Microclimatic drivers of thermoregulatory behaviour in Spectacled Flying Foxes

Abstract - Climate change is exerting profound impacts on biodiversity, but these effects are  often mediated by physiological constraints that influence the ecological and demographic performance of species. To predict and anticipate emerging threats, it is critical to understand the environmental drivers that trigger physiological stress responses in vulnerable species. In this study, we investigated the thermoregulatory behaviour of the Spectacled Flying Fox (Pteropus conspicillatus), a species increasingly affected by extreme heat events. Through focused behavioural observations, we tracked individual flying foxes’ thermoregulatory behaviour in their daytime roosts while simultaneously recording key microclimatic variables, including air temperature, wind speed, humidity, and metrics of solar radiation intensity and exposure. Our analyses reveal that while ambient temperature is a strong predictor of thermoregulatory activity, it only partially explains the escalation to high-cost behaviours such as active fanning.

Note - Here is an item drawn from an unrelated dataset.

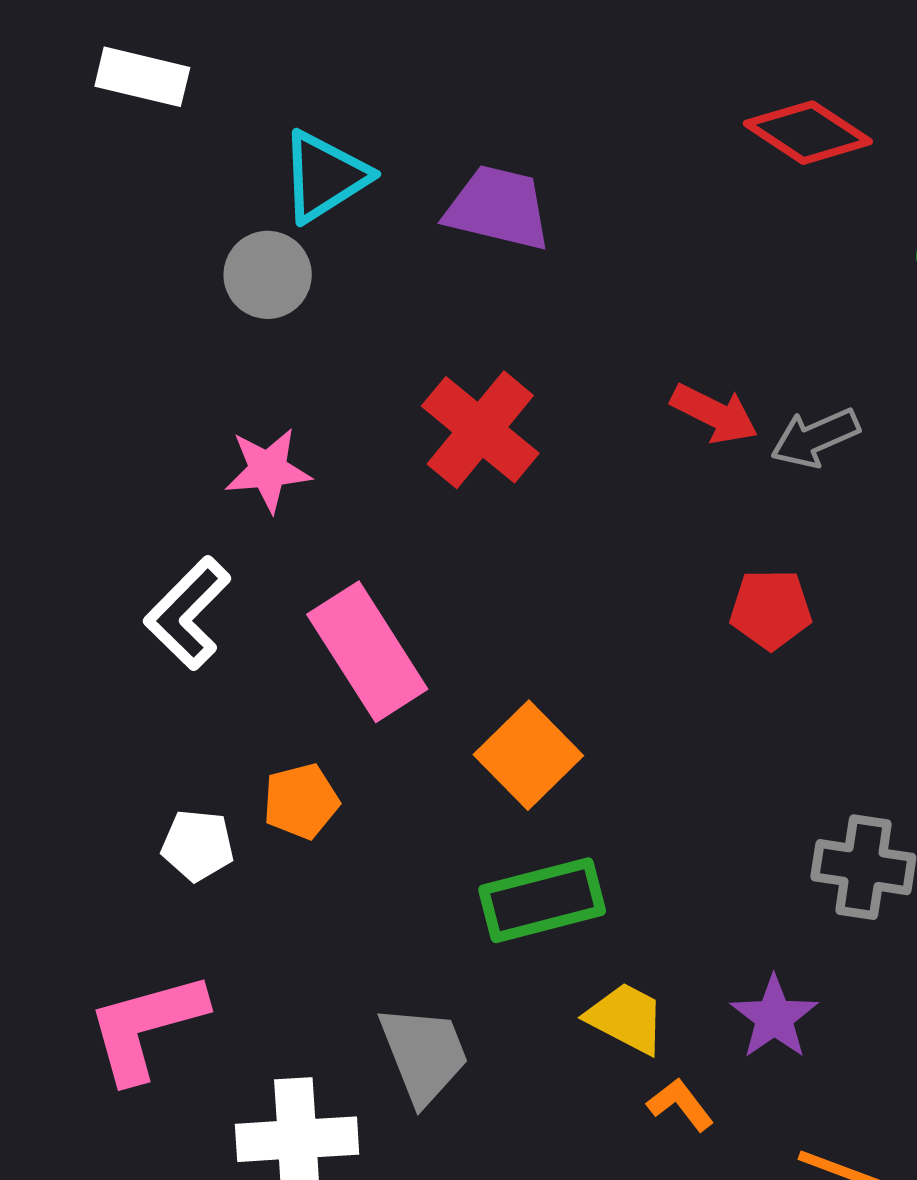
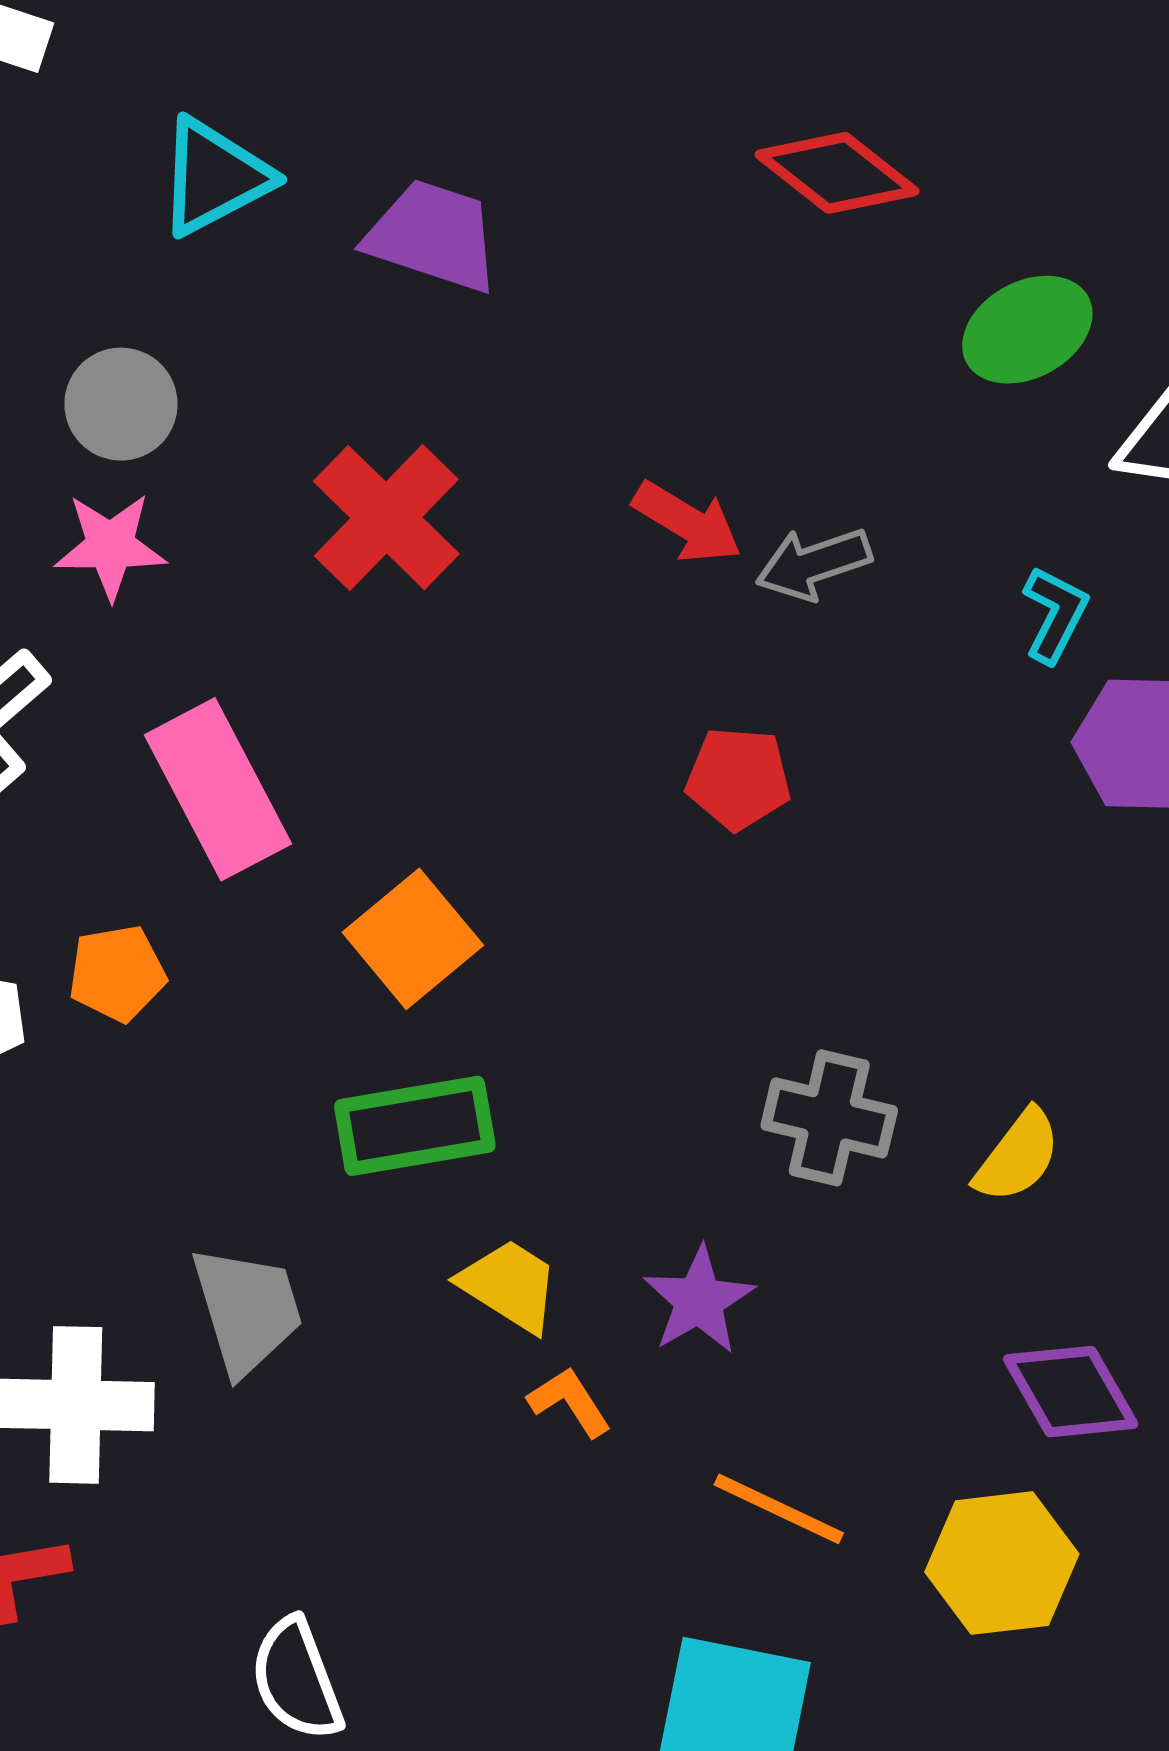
gray circle: (268, 275) -> (121, 404), moved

Instead, intense solar radiation emerged as a pivotal factor, interacting with temperature to drive behavioural transitions. These results highlight that physiological stress in spectacled flying foxes —and therefore their vulnerability to heatwaves—is governed by a complex interplay of microclimatic conditions, rather than temperature alone. Understanding these mechanisms is essential to improving predictions of climate change impacts and informing conservation strategies for vulnerable species.